Nel caso di specie la società -OMISSIS- ha presentato la richiesta di accesso ad atti la cui conoscenza era necessaria ai fini della formulazione delle contestazioni dedotte, entro i quindici giorni dalla pubblicazione del provvedimento di aggiudicazione, mentre i documenti sono stati consegnati oltre il termine assegnato all’amministrazione per rispondere. Conseguentemente, il termine decadenziale di trenta giorni per impugnare l’aggiudicazione decorreva, per intero, dal momento dell’effettiva ostensione dei documenti richiesti.

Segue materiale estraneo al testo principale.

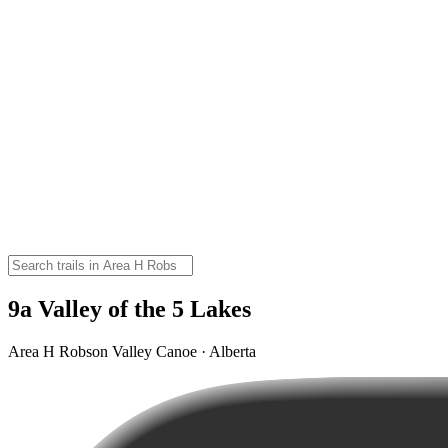
9a Valley of the 5 Lakes
Area H Robson Valley Canoe · Alberta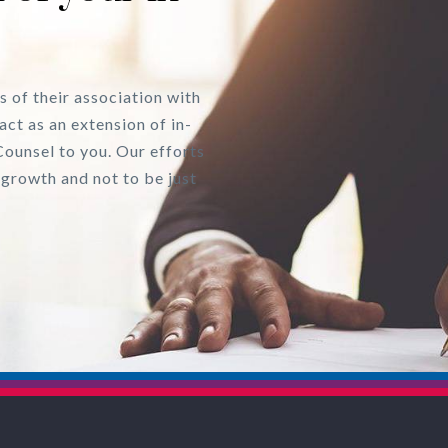
s of their association with
act as an extension of in-
Counsel to you. Our efforts
 growth and not to be just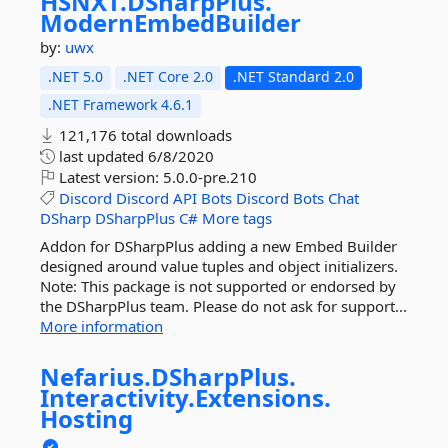
HSNXT.
DSharpPlus.
ModernEmbedBuilder
by:
uwx
.NET 5.0
.NET Core 2.0
.NET Standard 2.0
.NET Framework 4.6.1
121,176 total downloads
last updated
6/8/2020
Latest version:
5.0.0-pre.210
Discord
Discord
API
Bots
Discord
Bots
Chat
DSharp
DSharpPlus
C#
More tags
Addon for DSharpPlus adding a new Embed Builder
designed around value tuples and object initializers.
Note: This package is not supported or endorsed by
the DSharpPlus team. Please do not ask for support...
More information
Nefarius.
DSharpPlus.
Interactivity.
Extensions.
Hosting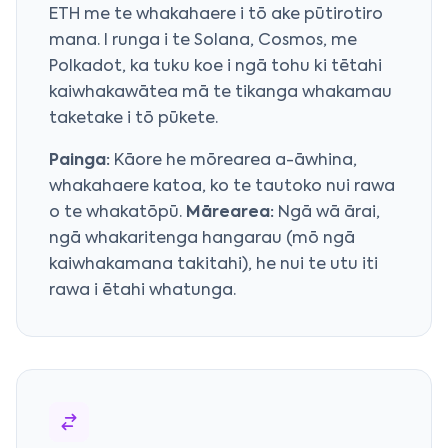
ETH me te whakahaere i tō ake pūtirotiro
mana. I runga i te Solana, Cosmos, me
Polkadot, ka tuku koe i ngā tohu ki tētahi
kaiwhakawātea mā te tikanga whakamau
taketake i tō pūkete.
Painga:
Kāore he mōrearea a-āwhina,
whakahaere katoa, ko te tautoko nui rawa
o te whakatōpū.
Mārearea:
Ngā wā ārai,
ngā whakaritenga hangarau (mō ngā
kaiwhakamana takitahi), he nui te utu iti
rawa i ētahi whatunga.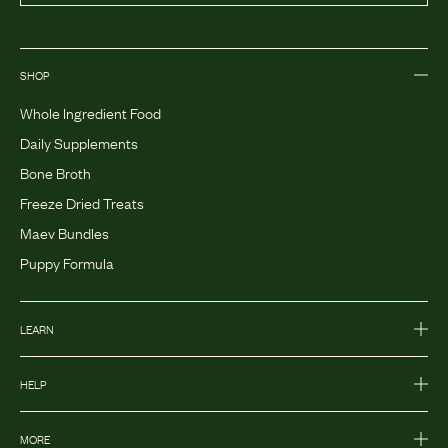
SHOP
Whole Ingredient Food
Daily Supplements
Bone Broth
Freeze Dried Treats
Maev Bundles
Puppy Formula
LEARN
HELP
MORE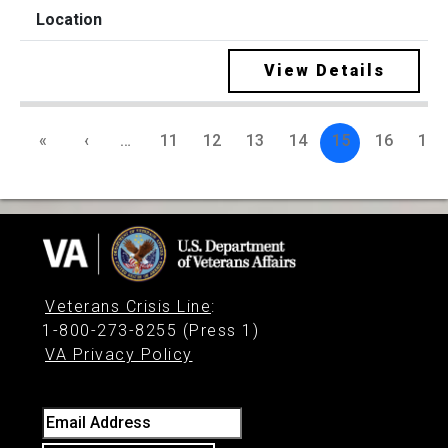
View Details
«
‹
…
11
12
13
14
15
16
17
Veterans Crisis Line
:
1-800-273-8255 (Press 1)
VA Privacy Policy
Email Address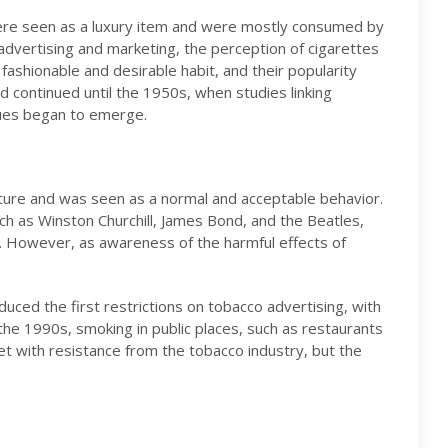
were seen as a luxury item and were mostly consumed by
 advertising and marketing, the perception of cigarettes
ashionable and desirable habit, and their popularity
nd continued until the 1950s, when studies linking
sues began to emerge.
lture and was seen as a normal and acceptable behavior.
such as Winston Churchill, James Bond, and the Beatles,
s. However, as awareness of the harmful effects of
ced the first restrictions on tobacco advertising, with
the 1990s, smoking in public places, such as restaurants
t with resistance from the tobacco industry, but the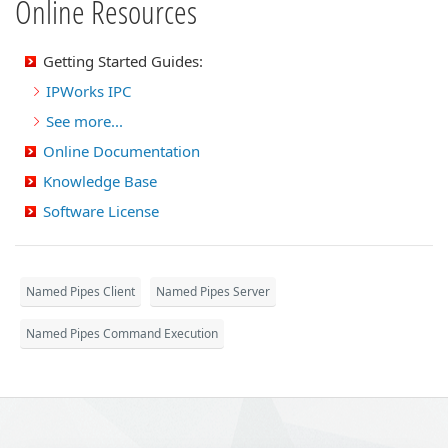
Online Resources
Getting Started Guides:
IPWorks IPC
See more...
Online Documentation
Knowledge Base
Software License
Named Pipes Client
Named Pipes Server
Named Pipes Command Execution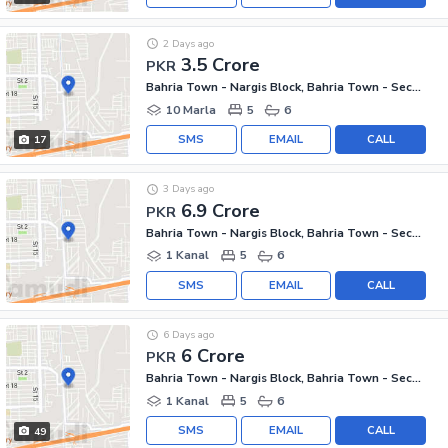
2 Days ago
3.5 Crore
PKR
Bahria Town - Nargis Block, Bahria Town - Sector C
10 Marla
5
6
SMS
EMAIL
CALL
17
3 Days ago
6.9 Crore
PKR
Bahria Town - Nargis Block, Bahria Town - Sector C
1 Kanal
5
6
SMS
EMAIL
CALL
6 Days ago
6 Crore
PKR
Bahria Town - Nargis Block, Bahria Town - Sector C
1 Kanal
5
6
SMS
EMAIL
CALL
49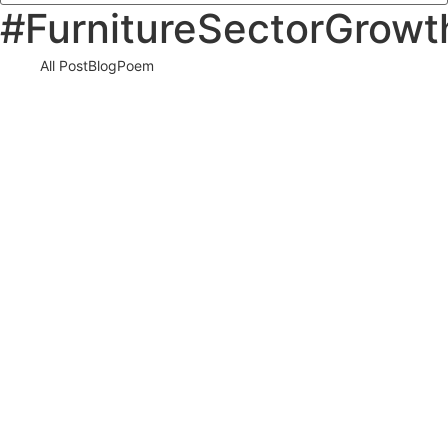
#FurnitureSectorGrowt
All Post
Blog
Poem
Visibility Is the New Currency: Why
Businesses That Cannot Be Found Will Be
Forgotten in the New Digital Economy
30 May 2026
/
No Comments
The Silent Crisis Destroying Businesses Every Day Every day,
thousands of talented business owners wake up believing that
having a…
Read More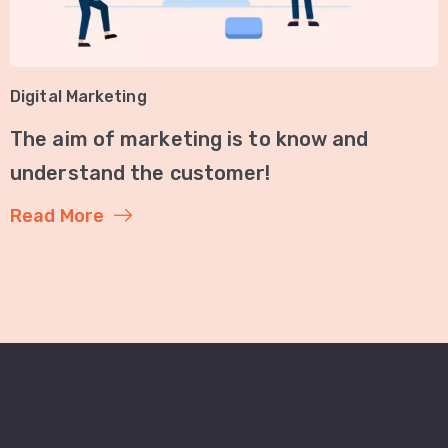
Digital Marketing
The aim of marketing is to know and
understand the customer!
Read More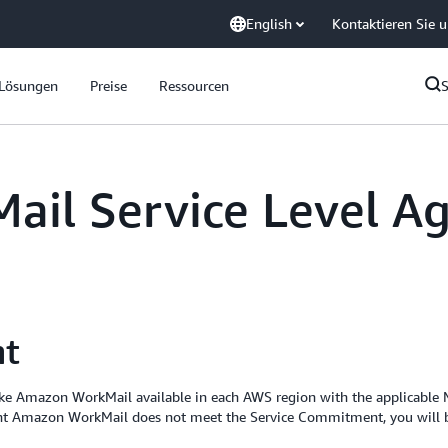
English
Kontaktieren Sie 
Lösungen
Preise
Ressourcen
il Service Level A
nt
ake Amazon WorkMail available in each AWS region with the applicable
ent Amazon WorkMail does not meet the Service Commitment, you will be 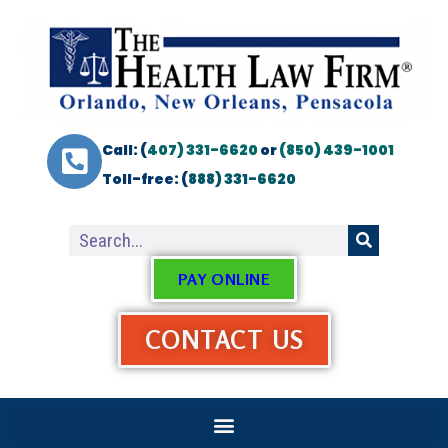
Call: (
407) 331-6620
or
(850) 439-1001
Toll-free: (
888) 331-6620
PAY ONLINE
CONTACT US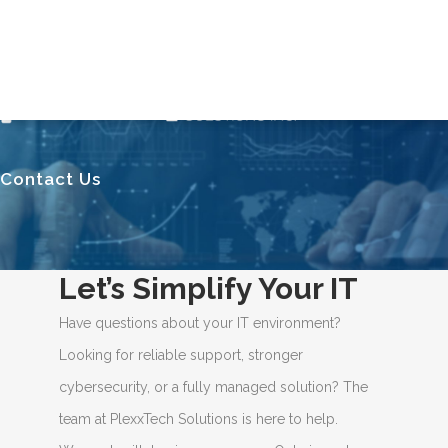
Contact Us
Let’s Simplify Your IT
Have questions about your IT environment?
Looking for reliable support, stronger
cybersecurity, or a fully managed solution? The
team at PlexxTech Solutions is here to help.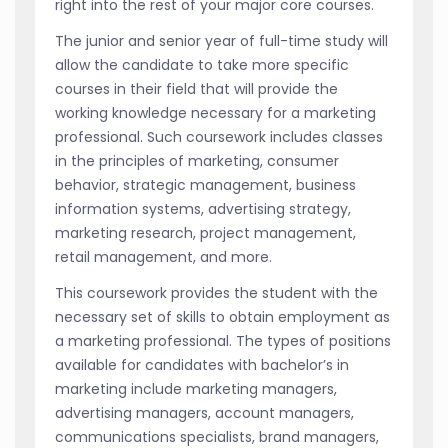
right into the rest of your major core courses.
The junior and senior year of full-time study will
allow the candidate to take more specific
courses in their field that will provide the
working knowledge necessary for a marketing
professional. Such coursework includes classes
in the principles of marketing, consumer
behavior, strategic management, business
information systems, advertising strategy,
marketing research, project management,
retail management, and more.
This coursework provides the student with the
necessary set of skills to obtain employment as
a marketing professional. The types of positions
available for candidates with bachelor’s in
marketing include marketing managers,
advertising managers, account managers,
communications specialists, brand managers,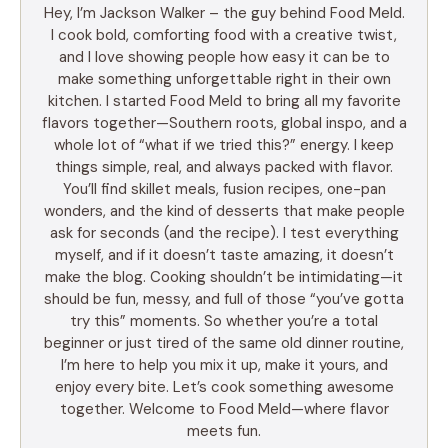
Hey, I’m Jackson Walker – the guy behind Food Meld.
I cook bold, comforting food with a creative twist,
and I love showing people how easy it can be to
make something unforgettable right in their own
kitchen. I started Food Meld to bring all my favorite
flavors together—Southern roots, global inspo, and a
whole lot of “what if we tried this?” energy. I keep
things simple, real, and always packed with flavor.
You’ll find skillet meals, fusion recipes, one-pan
wonders, and the kind of desserts that make people
ask for seconds (and the recipe). I test everything
myself, and if it doesn’t taste amazing, it doesn’t
make the blog. Cooking shouldn’t be intimidating—it
should be fun, messy, and full of those “you’ve gotta
try this” moments. So whether you’re a total
beginner or just tired of the same old dinner routine,
I’m here to help you mix it up, make it yours, and
enjoy every bite. Let’s cook something awesome
together. Welcome to Food Meld—where flavor
meets fun.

In contrario non vale obiettare che il termine assegnato alla stazione appaltante per provvedere sarebbe stato rispettato, in quanto, in data 6 dicembre 2023 e, quindi, entro i quindici giorni dall’istanza d’accesso, la medesima aveva comunicato alla richiedente di aver notificato, ai sensi dell’art. 3 del D.P.R. 12 aprile 2006, n. 184, la suddetta richiesta ai controinteressati, allo scopo di consentire loro di manifestare eventuale opposizione alla consegna.
E invero:
a) in base all’art. 53, comma 1, del codice dei contratti pubblici di cui al D. Lgs. n. 50/2016, la legge generale sul procedimento amministrativo (L. 7 agosto 1990, n. 241, artt. 22 e ss.) trova applicazione in tema di diritto di accesso agli atti della procedura di gara soltanto per i profili non espressamente e puntualmente disciplinati dal medesimo codice;
b) ai sensi del comma 5, lett. a) del suddetto art. 53 i concorrenti devono manifestare l’opposizione all’ostensione delle informazioni che costituiscono segreti tecnici o commerciali in sede di offerta, con motivata e comprovata dichiarazione che attesti l’esigenza di tutelare tali segreti, spettando all’amministrazione, cui pervenga l’istanza di accesso, valutare se la dichiarazione in precedenza resa risulti adeguatamente motivata e comprovata (Cons. Stato, Sez. IV, 28 Luglio 2016, n. 3431).
Il che rendeva superflua e ridondante la comunicazione di cui al ricordato art. 3 del D.P.R. n. 184 del 2006.